Portanto, diante disso, faz-se necessário trazer à baila alguns nuances dessa obra que teve como foco a constituição do Estado, onde os indivíduos eram livres para praticar seus atos, levando em consideração certos parâmetros do direito natural.
O estado de natureza preconizado por Locke não afasta a possibilidade de um indivíduo lesar o outro, mas, por entender que o ser humano está propenso a ser bom, como dito linhas atrás, presume-se que se comportem de forma amigável, respeitando os limites do outro, bem como cuidando do local em que habitam. Entende-se que, ao agir assim, o Homem estaria conservando sua espécie, uma vez que evitariam maiores conflitos.

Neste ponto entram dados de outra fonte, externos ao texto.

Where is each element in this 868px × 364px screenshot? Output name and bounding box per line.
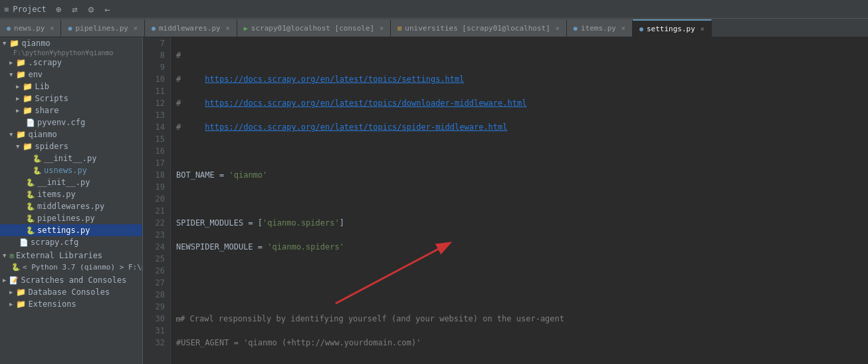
sidebar-label-scrapy: .scrapy xyxy=(28,58,62,67)
tab-items-close[interactable]: × xyxy=(621,25,625,32)
sidebar-item-lib[interactable]: ▶ 📁 Lib xyxy=(0,81,142,92)
tab-middlewares-label: middlewares.py xyxy=(159,24,221,33)
toolbar-icons: ⊕ ⇄ ⚙ ← xyxy=(53,3,113,16)
line-numbers: 7 8 9 10 11 12 13 14 15 16 17 18 19 20 2… xyxy=(143,37,171,364)
tab-middlewares-close[interactable]: × xyxy=(226,25,230,32)
sidebar-label-scrapy-cfg: scrapy.cfg xyxy=(31,238,78,247)
sidebar-item-scratches[interactable]: ▶ 📝 Scratches and Consoles xyxy=(0,274,142,286)
scratch-icon: 📝 xyxy=(9,276,19,285)
folder-icon: 📁 xyxy=(9,39,19,48)
sidebar-item-env[interactable]: ▼ 📁 env xyxy=(0,69,142,81)
sidebar-item-usnews[interactable]: 🐍 usnews.py xyxy=(0,164,142,176)
sidebar-label-qianmo2: qianmo xyxy=(28,130,56,139)
sidebar-item-items[interactable]: 🐍 items.py xyxy=(0,188,142,200)
sidebar-item-middlewares[interactable]: 🐍 middlewares.py xyxy=(0,200,142,212)
py-icon: ● xyxy=(7,25,11,32)
tabs-bar: ● news.py × ● pipelines.py × ● middlewar… xyxy=(0,19,868,37)
tab-pipelines-label: pipelines.py xyxy=(75,24,128,33)
tab-news-label: news.py xyxy=(14,24,45,33)
sync-icon[interactable]: ⇄ xyxy=(69,3,80,16)
line-14: SPIDER_MODULES = ['qianmo.spiders'] xyxy=(176,217,863,229)
tab-items[interactable]: ● items.py × xyxy=(567,19,633,37)
sidebar-label-share: share xyxy=(35,106,58,115)
sidebar-label-ext-libs: External Libraries xyxy=(16,251,102,260)
folder-icon: 📁 xyxy=(16,299,26,309)
console-icon: ▶ xyxy=(244,25,248,32)
tab-news[interactable]: ● news.py × xyxy=(0,19,61,37)
folder-icon: 📁 xyxy=(23,142,33,151)
tab-universities-close[interactable]: × xyxy=(556,25,560,32)
code-editor: 7 8 9 10 11 12 13 14 15 16 17 18 19 20 2… xyxy=(143,37,868,364)
line-20 xyxy=(176,361,863,364)
py-file-icon: 🐍 xyxy=(26,202,35,211)
sidebar-label-init1: __init__.py xyxy=(44,154,96,163)
sidebar-item-spiders[interactable]: ▼ 📁 spiders xyxy=(0,140,142,152)
sidebar-item-settings[interactable]: 🐍 settings.py xyxy=(0,224,142,236)
py-file-icon: 🐍 xyxy=(33,166,42,175)
sidebar-item-python37[interactable]: 🐍 < Python 3.7 (qianmo) > F:\python¥yhpy… xyxy=(0,262,142,273)
sidebar-item-init2[interactable]: 🐍 __init__.py xyxy=(0,176,142,188)
line-9: # https://docs.scrapy.org/en/latest/topi… xyxy=(176,97,863,109)
sidebar-label-python37: < Python 3.7 (qianmo) > F:\python¥yhpyth… xyxy=(23,263,142,272)
tab-news-close[interactable]: × xyxy=(50,25,54,32)
expand-arrow: ▶ xyxy=(16,95,19,102)
project-label[interactable]: Project xyxy=(13,5,47,14)
sidebar-item-extensions[interactable]: ▶ 📁 Extensions xyxy=(0,298,142,310)
sidebar-item-pipelines[interactable]: 🐍 pipelines.py xyxy=(0,212,142,224)
line-15: NEWSPIDER_MODULE = 'qianmo.spiders' xyxy=(176,241,863,253)
sidebar-item-db-consoles[interactable]: ▶ 📁 Database Consoles xyxy=(0,286,142,298)
top-bar: ≡ Project ⊕ ⇄ ⚙ ← xyxy=(0,0,868,19)
back-icon[interactable]: ← xyxy=(102,3,112,16)
tab-pipelines-close[interactable]: × xyxy=(134,25,138,32)
sidebar-item-scripts[interactable]: ▶ 📁 Scripts xyxy=(0,92,142,104)
line-16 xyxy=(176,265,863,277)
sidebar-item-pyvenv[interactable]: 📄 pyvenv.cfg xyxy=(0,116,142,128)
sidebar-label-settings: settings.py xyxy=(37,226,90,235)
folder-icon: 📁 xyxy=(16,287,26,297)
tab-middlewares[interactable]: ● middlewares.py × xyxy=(145,19,237,37)
sidebar-item-ext-libs[interactable]: ▼ ⊞ External Libraries xyxy=(0,250,142,262)
sidebar-item-share[interactable]: ▶ 📁 share xyxy=(0,104,142,116)
db-icon: ⊞ xyxy=(397,25,401,32)
project-nav: ≡ Project ⊕ ⇄ ⚙ ← xyxy=(4,3,137,16)
code-content[interactable]: 7 8 9 10 11 12 13 14 15 16 17 18 19 20 2… xyxy=(143,37,868,364)
line-7: # xyxy=(176,49,863,61)
sidebar-item-scrapy-cfg[interactable]: 📄 scrapy.cfg xyxy=(0,236,142,248)
expand-arrow: ▼ xyxy=(9,131,13,138)
line-12: BOT_NAME = 'qianmo' xyxy=(176,169,863,181)
tab-pipelines[interactable]: ● pipelines.py × xyxy=(61,19,145,37)
code-lines[interactable]: # # https://docs.scrapy.org/en/latest/to… xyxy=(171,37,868,364)
sidebar-item-label: qianmo xyxy=(21,39,50,48)
sidebar-label-middlewares: middlewares.py xyxy=(37,202,104,211)
expand-arrow: ▶ xyxy=(9,301,13,307)
sidebar-item-qianmo-root[interactable]: ▼ 📁 qianmo xyxy=(0,37,142,49)
expand-arrow: ▼ xyxy=(9,71,13,78)
tab-console-close[interactable]: × xyxy=(380,25,383,32)
python-icon: 🐍 xyxy=(11,263,21,272)
folder-icon: 📁 xyxy=(23,94,33,103)
tab-settings-close[interactable]: × xyxy=(701,25,705,33)
tab-settings-label: settings.py xyxy=(647,25,695,33)
expand-arrow: ▼ xyxy=(3,40,6,47)
line-10: # https://docs.scrapy.org/en/latest/topi… xyxy=(176,121,863,133)
sidebar-item-qianmo2[interactable]: ▼ 📁 qianmo xyxy=(0,128,142,140)
folder-icon: 📁 xyxy=(16,70,26,79)
line-11 xyxy=(176,145,863,157)
sidebar-label-usnews: usnews.py xyxy=(44,166,87,175)
add-icon[interactable]: ⊕ xyxy=(53,3,64,16)
tab-universities[interactable]: ⊞ universities [scrapy01@localhost] × xyxy=(391,19,567,37)
py-file-icon: 🐍 xyxy=(26,190,35,199)
library-icon: ⊞ xyxy=(9,252,14,260)
sidebar-item-init1[interactable]: 🐍 __init__.py xyxy=(0,152,142,164)
sidebar-label-scratches: Scratches and Consoles xyxy=(21,275,126,285)
sidebar-item-scrapy[interactable]: ▶ 📁 .scrapy xyxy=(0,57,142,69)
settings-icon[interactable]: ⚙ xyxy=(86,3,96,16)
line-17 xyxy=(176,289,863,301)
tab-console-label: scrapy01@localhost [console] xyxy=(251,24,374,33)
sidebar-label-init2: __init__.py xyxy=(37,178,90,187)
path-label: F:\python¥yhpython¥qianmo xyxy=(0,49,142,57)
sidebar-label-pyvenv: pyvenv.cfg xyxy=(37,118,85,127)
py-icon: ● xyxy=(639,25,643,33)
tab-settings[interactable]: ● settings.py × xyxy=(633,19,712,37)
tab-console[interactable]: ▶ scrapy01@localhost [console] × xyxy=(237,19,391,37)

Com o passar do tempo, a sociedade foi evoluindo e as relações entre os indivíduos passaram a ser mais complexas, havendo, assim, a necessidade da criação de leis, onde uma parte dos membros da sociedade ficariam encarregados de elaborá-las, e a outra, de cumpri-las. Estabelecendo-se, assim, os primeiros traços democráticos.
Com essas novas contingências, surgiu a necessidade não apenas da criação das leis, mas também, de um indivíduo que agisse com imparcialidade, retidão, probo em seus atos e de uma reputação ilibada, nascendo, portanto, a figura do juiz, que tinha o papel de resolver os conflitos existentes entre os indivíduos, aplicando as leis concernentes a cada caso e punindo, adequadamente, os que transgredissem as leis, bem como acompanhar se a punição foi devidamente cumprida.

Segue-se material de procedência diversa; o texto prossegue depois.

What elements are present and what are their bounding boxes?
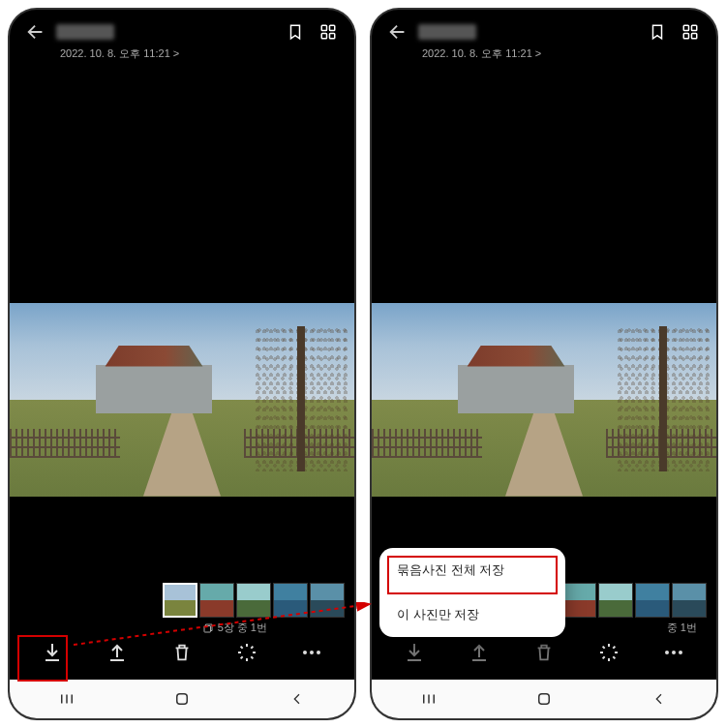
phone-screen-right: 2022. 10. 8. 오후 11:21 > 중 1번 bbox=[370, 8, 718, 720]
svg-rect-9 bbox=[683, 25, 688, 30]
grid-icon[interactable] bbox=[681, 23, 699, 41]
svg-point-6 bbox=[310, 651, 314, 654]
nav-home[interactable] bbox=[529, 684, 559, 713]
svg-rect-10 bbox=[692, 25, 697, 30]
popup-save-this[interactable]: 이 사진만 저장 bbox=[379, 592, 565, 637]
svg-point-5 bbox=[303, 651, 307, 654]
svg-rect-1 bbox=[330, 25, 335, 30]
more-button[interactable] bbox=[660, 639, 687, 666]
bookmark-icon[interactable] bbox=[287, 23, 304, 41]
edit-button[interactable] bbox=[595, 639, 622, 666]
nav-home[interactable] bbox=[167, 684, 197, 713]
photo-viewer[interactable] bbox=[10, 125, 354, 625]
popup-save-all[interactable]: 묶음사진 전체 저장 bbox=[379, 548, 565, 592]
timestamp[interactable]: 2022. 10. 8. 오후 11:21 > bbox=[372, 46, 716, 67]
svg-rect-11 bbox=[683, 34, 688, 39]
svg-point-14 bbox=[672, 651, 676, 654]
nav-back[interactable] bbox=[283, 684, 312, 713]
svg-point-7 bbox=[317, 651, 320, 654]
save-popup: 묶음사진 전체 저장 이 사진만 저장 bbox=[379, 548, 565, 637]
grid-icon[interactable] bbox=[319, 23, 337, 41]
nav-back[interactable] bbox=[645, 684, 674, 713]
svg-point-13 bbox=[665, 651, 669, 654]
thumb-3[interactable] bbox=[598, 583, 633, 618]
svg-line-17 bbox=[74, 604, 370, 645]
timestamp[interactable]: 2022. 10. 8. 오후 11:21 > bbox=[10, 46, 354, 67]
trash-button[interactable] bbox=[530, 639, 558, 666]
android-nav-bar bbox=[372, 680, 716, 718]
title-redacted bbox=[56, 24, 114, 40]
back-button[interactable] bbox=[387, 21, 408, 43]
back-button[interactable] bbox=[25, 21, 46, 43]
svg-rect-0 bbox=[321, 25, 326, 30]
bookmark-icon[interactable] bbox=[649, 23, 666, 41]
download-button[interactable] bbox=[401, 639, 428, 666]
svg-rect-3 bbox=[330, 34, 335, 39]
download-button[interactable] bbox=[39, 639, 66, 666]
svg-point-15 bbox=[679, 651, 682, 654]
svg-rect-2 bbox=[321, 34, 326, 39]
nav-recent[interactable] bbox=[414, 684, 443, 713]
annotation-arrow bbox=[74, 602, 374, 647]
top-bar bbox=[10, 10, 354, 46]
top-bar bbox=[372, 10, 716, 46]
svg-rect-8 bbox=[177, 694, 188, 705]
strip-caption: 중 1번 bbox=[667, 621, 697, 635]
share-button[interactable] bbox=[466, 639, 493, 666]
svg-rect-16 bbox=[539, 694, 550, 705]
thumb-5[interactable] bbox=[672, 583, 707, 618]
nav-recent[interactable] bbox=[52, 684, 81, 713]
svg-rect-12 bbox=[692, 34, 697, 39]
title-redacted bbox=[418, 24, 476, 40]
thumb-4[interactable] bbox=[635, 583, 670, 618]
thumb-2[interactable] bbox=[561, 583, 596, 618]
android-nav-bar bbox=[10, 680, 354, 718]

[...] carece o estado de natureza de um juiz conhecido e imparcial, com autoridade para solucionar todas as diferenças de acordo com a lei estabelecida. Pois sendo cada um, nesse estado, juiz e executor da lei da natureza ao mesmo tempo, e por serem os homens parciais em favor de si próprios, a paixão e a vingança tendem a levá-los muito longe, e com ardor demasiado, em seus próprios pleitos, da mesma foram que a negligência e a indiferença os tornam demasiado descuidados quando se trata de terceiros (LOCKE, 1998, p. 496-497).

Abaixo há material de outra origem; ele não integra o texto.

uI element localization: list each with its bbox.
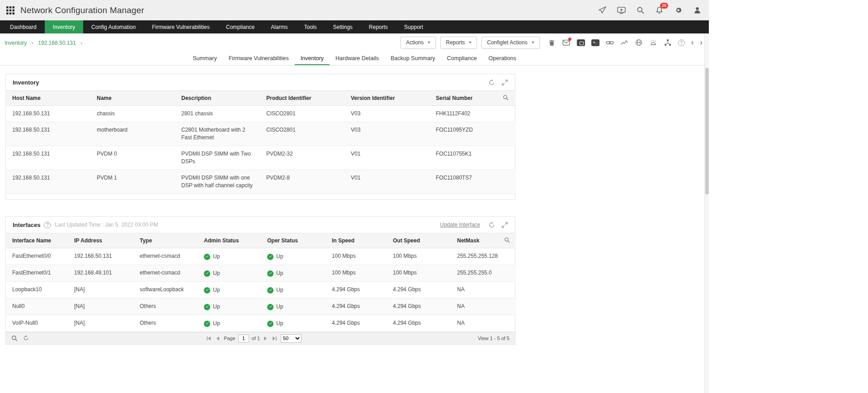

Começam a surgir os primeiros traços que emanaram a atividade legislativa e a jurisdicional. A atividade legislativa corresponde à competência de elaborar normas para reger as relações entre os indivíduos na sociedade. No entanto, os responsáveis pela elaboração das leis, acabavam não se submetendo às próprias leis que fizeram, gozando de certos privilégios/regalias em relação aos demais membros da sociedade, indo de encontro com os objetivos pretendidos para a criação da sociedade.
Por isso, tendo em vista esse desequilíbrio, foi necessária a criação do poder executivo, que ficaria encarregado por executar as leis, buscando o bem comum da sociedade e evitando que a lei não fosse cumprida por todos.
Vale salientar que, apesar da obra de John Locke não adentrar especificamente no tema separação dos poderes, ele mostrou, de forma explícita, as divisões das funções dos poderes.
2.2. Jean Jacques Rousseau e a teoria do contrato social
Rousseau foi, ao mesmo tempo, o mais odiado e amado dentre os filósofos da época, ganhou o título de ser o mais crítico dos filósofos modernos, sendo admirado por revolucionários, como Robespierre, mas, também, foi odiado pela burguesia e conservadores.
Sua rejeição justificava-se por difundir ideias de que a civilização era a culpada pela degeneração da moral do Homem natural e que o comportamento humano se altera quando almeja ganhos e vantagens pessoais.
É um dos autores contratualistas e possui algumas diferenças e semelhanças com John Locke. Dentre as semelhanças, vislumbra-se a ideia do estado de natureza, que, no entanto, Rousseau vai além do que fora proposto por Locke. O objetivo de Rousseau não é analisar somente o âmbito judicial do Estado, mas, também, aquilo que mantém tal aspecto. Dessa forma, irá voltar-se para o âmbito social, para, a partir daí, mostrar como deveria ser o Estado. E é nesse sentido que ele chegará à conclusão que é a esfera social que ampara o aspecto legal do Estado.
Vale salientar que, ao contrario de Locke, Rousseau dedica-se a análise de três períodos, são eles: estado de natureza, estado de sociedade e o período mais sublime para ele, que é o contrato social.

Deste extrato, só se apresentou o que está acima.